Damn you for showing him how to do it! Steve Irwin, a struggling playwright, is devoted to his actress wife Helen. Because Helen is an alcoholic, she is forced to accept the loss of a promising career. Steve, accidentally shot by Helen, overcomes a paralysis of body and spirit through the love and compassion of Anne Bousquet, a nun who lost her vocation and returned to the world.

This is the story of three people Finding the courage to overcome Failure in the broadway theater, The war in the pacific, and doing "God's work" at an isolated South American Mission where poverty, ignorance and disease are mortal enemies. Steve Irwin reluctantly awoke from a restless sleep and looked about his unkempt room. The wall-mirror made him look dissolute. He had not lived as slovenly since bachelor days. He would be happy to have his wife home again. He sat propped against the headboard and looked out the window to see a brightly painted Tugboat pushing a string of overloaded Barges, cascades of tumbling waves and pounding Diesels fading as they moved downriver to New York, forty miles away.

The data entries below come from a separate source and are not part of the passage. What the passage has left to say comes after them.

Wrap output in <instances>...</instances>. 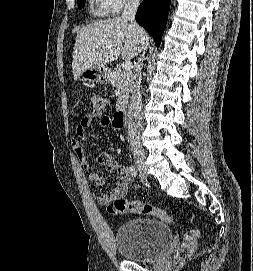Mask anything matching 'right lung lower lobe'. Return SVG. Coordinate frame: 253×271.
Listing matches in <instances>:
<instances>
[{"label":"right lung lower lobe","mask_w":253,"mask_h":271,"mask_svg":"<svg viewBox=\"0 0 253 271\" xmlns=\"http://www.w3.org/2000/svg\"><path fill=\"white\" fill-rule=\"evenodd\" d=\"M170 3L171 0H144L135 16L136 21L152 35L157 47L167 23Z\"/></svg>","instance_id":"right-lung-lower-lobe-1"}]
</instances>
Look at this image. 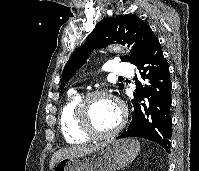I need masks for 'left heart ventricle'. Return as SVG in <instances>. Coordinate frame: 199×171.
I'll use <instances>...</instances> for the list:
<instances>
[{"mask_svg": "<svg viewBox=\"0 0 199 171\" xmlns=\"http://www.w3.org/2000/svg\"><path fill=\"white\" fill-rule=\"evenodd\" d=\"M91 118L96 130L109 131L117 125L120 109L109 98H97L91 103Z\"/></svg>", "mask_w": 199, "mask_h": 171, "instance_id": "left-heart-ventricle-1", "label": "left heart ventricle"}]
</instances>
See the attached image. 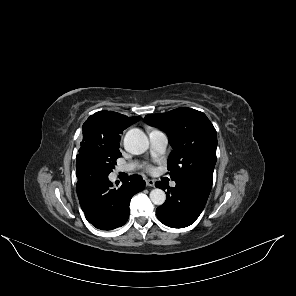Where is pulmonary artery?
Masks as SVG:
<instances>
[{
  "instance_id": "obj_1",
  "label": "pulmonary artery",
  "mask_w": 296,
  "mask_h": 296,
  "mask_svg": "<svg viewBox=\"0 0 296 296\" xmlns=\"http://www.w3.org/2000/svg\"><path fill=\"white\" fill-rule=\"evenodd\" d=\"M149 139H150V150L154 157H160L165 153V150L167 148L168 139L164 132L159 130H153L149 133ZM138 167V164L136 162L126 163L123 165H120L118 167V171L121 172H128L136 169ZM172 187L176 186L175 182L171 183Z\"/></svg>"
}]
</instances>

Glancing at the sky he saw high Cirrus foretelling an approaching Front, and judging by scattered layers of Stratus clouds, today would be bright and clear. A good day for her homecoming. A good day to make a fresh beginning. A good day to start a marriage anew. The glare of the sun on the water created a ribbon of light flowing between the Highlands where the Fog Horn of a brick Lighthouse sounded its mournful tones long after the mist had burned away.